When they say "5 hour energy," they mean 5 hours of energy...and maybe some more. I'm awake...wide, wide awake home from a drive from Salt Lake in the night-hence the 5 hour energy. I wouldn't endorse regularly using the stuff-it's potent!!
I can't sleep and I can't decide if it's the caffeine or my mind or both. It seems that some of the nights I think I'm falling asleep in front of the TV out of laziness it's actually just to get my mind to shut up. To distract it. Which is not something I endorse.
After reading Mama Pincocks discourse on Worriers I definitely fall into the "Regretters" category-so much that it can literally keep me up at night. Not only does regret keep me up, but what my next course of action should be. I've really learned over the years to shut my mouth and leave things be, but I still have to convince myself that that really is the best course of action in some situations. And I always assume the worst-that everything is always my fault because of some stupid thing I did or said.

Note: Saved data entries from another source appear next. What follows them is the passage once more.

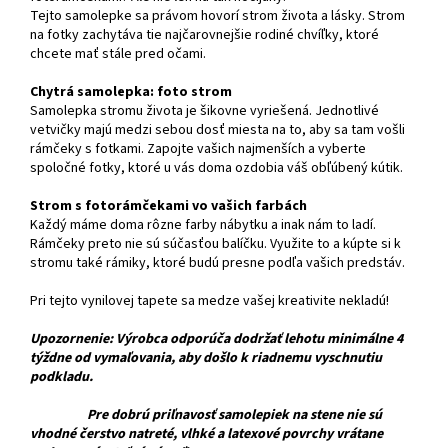
Tejto samolepke sa právom hovorí strom života a lásky. Strom
na fotky zachytáva tie najčarovnejšie rodiné chvíľky, ktoré
chcete mať stále pred očami.
Chytrá samolepka: foto strom
Samolepka stromu života je šikovne vyriešená. Jednotlivé
vetvičky majú medzi sebou dosť miesta na to, aby sa tam vošli
rámčeky s fotkami. Zapojte vašich najmenších a vyberte
spoločné fotky, ktoré u vás doma ozdobia váš obľúbený kútik.
Strom s fotorámčekami vo vašich farbách
Každý máme doma rôzne farby nábytku a inak nám to ladí.
Rámčeky preto nie sú súčasťou balíčku. Využite to a kúpte si k
stromu také rámiky, ktoré budú presne podľa vašich predstáv.
Pri tejto vynilovej tapete sa medze vašej kreativite nekladú!
Upozornenie: Výrobca odporúča dodržať lehotu minimálne 4
týždne od vymaľovania, aby došlo k riadnemu vyschnutiu
podkladu.
Pre dobrú priľnavosť samolepiek na stene nie sú
vhodné čerstvo natreté, vlhké a latexové povrchy vrátane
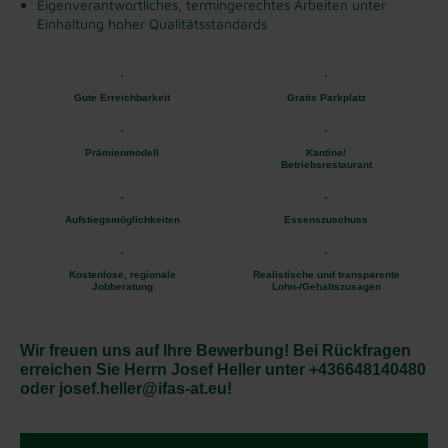
Eigenverantwortliches, termingerechtes Arbeiten unter
Einhaltung hoher Qualitätsstandards
Gute Erreichbarkeit
Gratis Parkplatz
Prämienmodell
Kantine/
Betriebsrestaurant
Aufstiegsmöglichkeiten
Essenszuschuss
Kostenlose, regionale
Realistische und transparente
Jobberatung
Lohn-/Gehaltszusagen
Wir freuen uns auf Ihre Bewerbung! Bei Rückfragen
erreichen Sie Herrn Josef Heller unter +436648140480
oder josef.heller@ifas-at.eu!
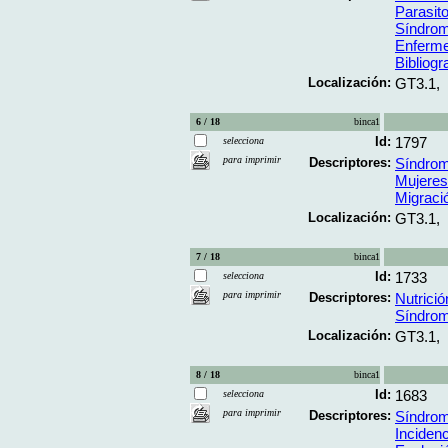
Parasito
Síndrom
Enferme
Bibliogr
Localización:
GT3.1,
6 / 18
binca1
Id:
1797
selecciona
para imprimir
Descriptores:
Síndrom
Mujeres
Migraci
Localización:
GT3.1,
7 / 18
binca1
Id:
1733
selecciona
para imprimir
Descriptores:
Nutrició
Síndrom
Localización:
GT3.1,
8 / 18
binca1
Id:
1683
selecciona
para imprimir
Descriptores:
Síndrom
Incidenc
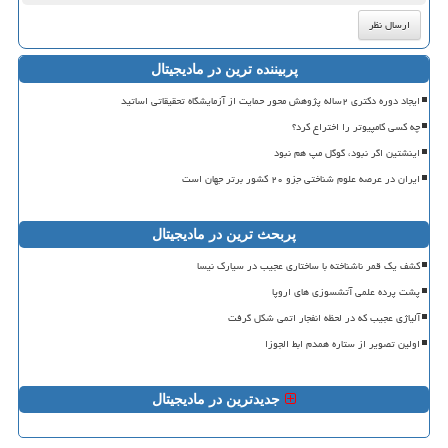
پربیننده ترین در مادیجیتال
ایجاد دوره دکتری ۲ساله پژوهش محور حمایت از آزمایشگاه تحقیقاتی اساتید
چه کسی کامپیوتر را اختراع کرد؟
اینشتین اگر نبود، گوگل مپ هم نبود
ایران در عرصه علوم شناختی جزو ۲۰ کشور برتر جهان است
پربحث ترین در مادیجیتال
کشف یک قمر ناشناخته با ساختاری عجیب در سیارک نیسا
پشت پرده علمی آتشسوزی های اروپا
آلیاژی عجیب که در لحظه انفجار اتمی شکل گرفت
اولین تصویر از ستاره همدم ابط الجوزا
جدیدترین در مادیجیتال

I am up tonight because I can't decide what to do. Someone that Jon and I know is telling people untrue things about us around several topics that I had just decided to forget about and move on. Unfortunately for them, they have been speaking to some members of my extended family-and I don't know if they know that they are relatives of mine. (I am related to many people here in Southern Utah). Unfortunately for this person we have pretty specific evidence that paints a much clearer picture that certainly doesn't favor them. I had all intentions of dropping the whole thing and moving on...but it's hard to do knowing that someone out there is bad-mouthing my husband and I when it should probably be the other way around...
Should I be the adult in the situation and just forget it all and hope they stop-or drop to their level to clear our name and trash theirs??? The people we are dealing with are of a juvenile nature so it's extra tempting to take the second course of action...ug..I don't know. And for some reason I'm still awake at 4 in the morning thinking about how to address all of this. I just can't believe people could be so disrespectful and rude! I'm going to sleep on it. Any ideas?